A fly neuron is said to consist of a thicker, microtubule-rich “backbone” and numerous thin “twigs” (Schneider-Mizell et al. 2016) (Fig. 4a). The distinction can be somewhat subjective in borderline cases, but is quite useful in practice. The automated segmentation contains many small “orphan twigs” that are not assigned to any large neuronal object. Attaching orphan twigs is time consuming and difficult because twigs contain very thin processes. Therefore, our proofreaders did not correct orphan twigs for the most part. The hemibrain similarly contains many orphan twigs after proofreading (Xu et al. 2020).

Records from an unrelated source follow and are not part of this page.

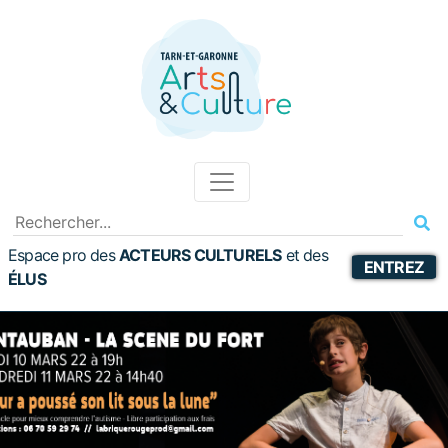
Espace pro des
ACTEURS CULTURELS
et
des
ENTREZ
ÉLUS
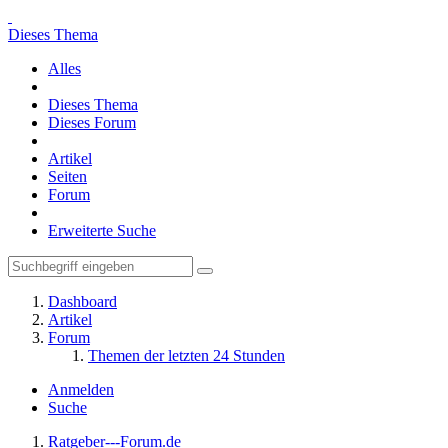
Dieses Thema
Alles
Dieses Thema
Dieses Forum
Artikel
Seiten
Forum
Erweiterte Suche
Dashboard
Artikel
Forum
Themen der letzten 24 Stunden
Anmelden
Suche
Ratgeber---Forum.de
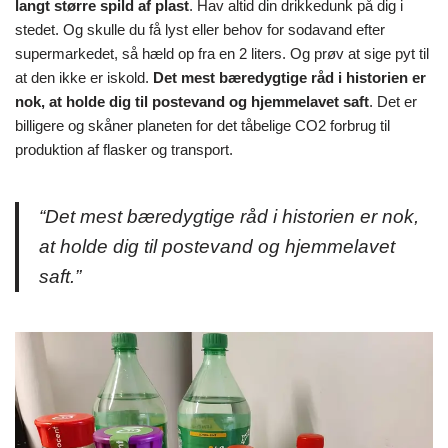
langt større spild af plast
. Hav altid din drikkedunk på dig i
stedet. Og skulle du få lyst eller behov for sodavand efter
supermarkedet, så hæld op fra en 2 liters. Og prøv at sige pyt til
at den ikke er iskold.
Det mest bæredygtige råd i historien er
nok, at holde dig til postevand og hjemmelavet saft
. Det er
billigere og skåner planeten for det tåbelige CO2 forbrug til
produktion af flasker og transport.
“Det mest bæredygtige råd i historien er nok,
at holde dig til postevand og hjemmelavet
saft.”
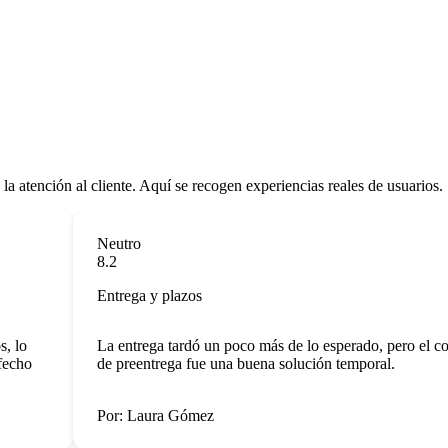
la atención al cliente. Aquí se recogen experiencias reales de usuarios.
Neutro
8.2
Entrega y plazos
lo
La entrega tardó un poco más de lo esperado, pero el coc
cho
de preentrega fue una buena solución temporal.
Por: Laura Gómez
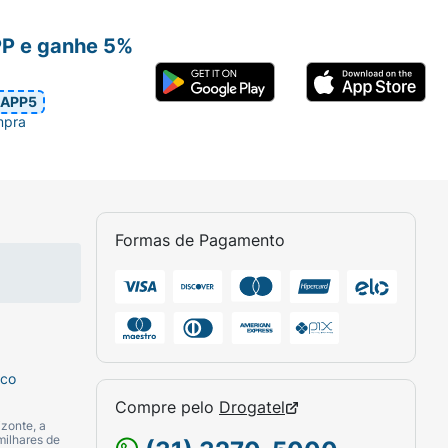
PP e ganhe 5%
APP5
mpra
antes.
ervar os traços originais do desenho.
Formas de Pagamento
 Pode ser usado em todo o corpo.
sco
Compre pelo
Drogatel
zonte, a
milhares de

Avoiding the excessive labor of reattaching twigs comes at some cost: synapses involving orphan twigs will be missing from the reconstruction. Fortunately, many fly neurons are redundantly connected, with up to hundreds of synapses possible between a connected pair (Takemura et al. 2013). It has been proposed that a neuron pair sharing fewer than 10 synapses represents a minor connection (Meinertzhagen 2018). If omissions of synapses are statistically independent, then connections will be recalled with a probability that increases with the number of synapses involved (Schneider-Mizell et al. 2016).
We quantified the number of missing synapses due to orphan twigs by evaluating the segmentation at 612 randomly picked synaptic locations from Buhmann et al. (see Methods). For each of these synapses an expert judged whether the pre- and postsynaptic reconstructions were at a backbone or twig and whether the twig was attached (“twig - attached”) to a backbone or orphan (“twig - orphan”) (Fig. 4b-d, see Methods). We found that 40.6% of all postsynaptic and 78.2% of presynaptic twigs were attached to backbones. In aggregate, we expect our proposed conservative proofreading to at least include all “backbone” and “twig - attached” segments in a proofread neuron. Our assessment leads to a combined estimate of 44.6% of synapses with pre- and postsynaptic segments attached on average after proofreading. In practice, major connections (>9 synapses, 99.7% with at least one synapse) and most minor connections with at least 3 synapses are maintained (83% with at least one synapse) due to the redundant nature of connections in the fly brain (Schneider-Mizell et al. 2016; Meinertzhagen 2018).
For analysis, we assign synapses to neurons based on their pre- and postsynaptic coordinates (Fig. 4e). Since proofreading changes the assignment of synapses to neurons, we continuously release new versions of the synapse table.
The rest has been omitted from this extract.